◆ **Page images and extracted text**
-----

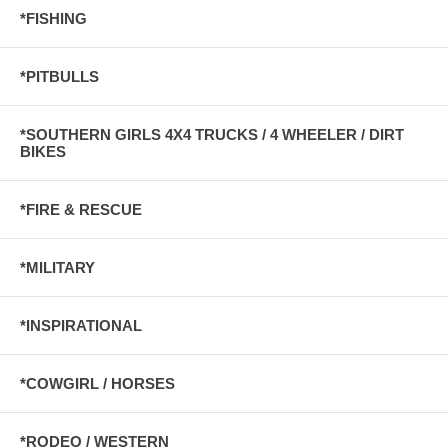
*FISHING
*PITBULLS
*SOUTHERN GIRLS 4X4 TRUCKS / 4 WHEELER / DIRT
BIKES
*FIRE & RESCUE
*MILITARY
*INSPIRATIONAL
*COWGIRL / HORSES
*RODEO / WESTERN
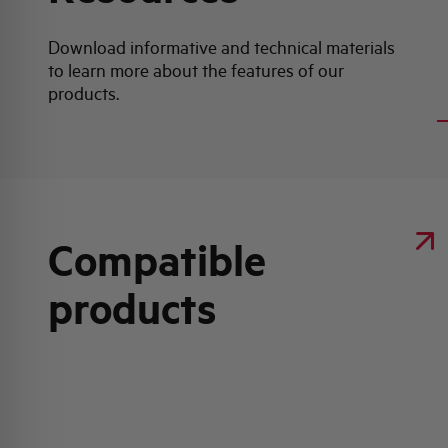
Download informative and technical materials
to learn more about the features of our
Product data sheet
products.
Compatible
products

-----

◆ **What to do**
Verbatim copy with pictures excluded: write out the records above in full.

◆ **Solution to this exercise**
*FISHING
*PITBULLS
*SOUTHERN GIRLS 4X4 TRUCKS / 4 WHEELER / DIRT
BIKES
*FIRE & RESCUE
*MILITARY
*INSPIRATIONAL
*COWGIRL / HORSES
*RODEO / WESTERN
Download informative and technical materials
to learn more about the features of our
Product data sheet
products.
Compatible
products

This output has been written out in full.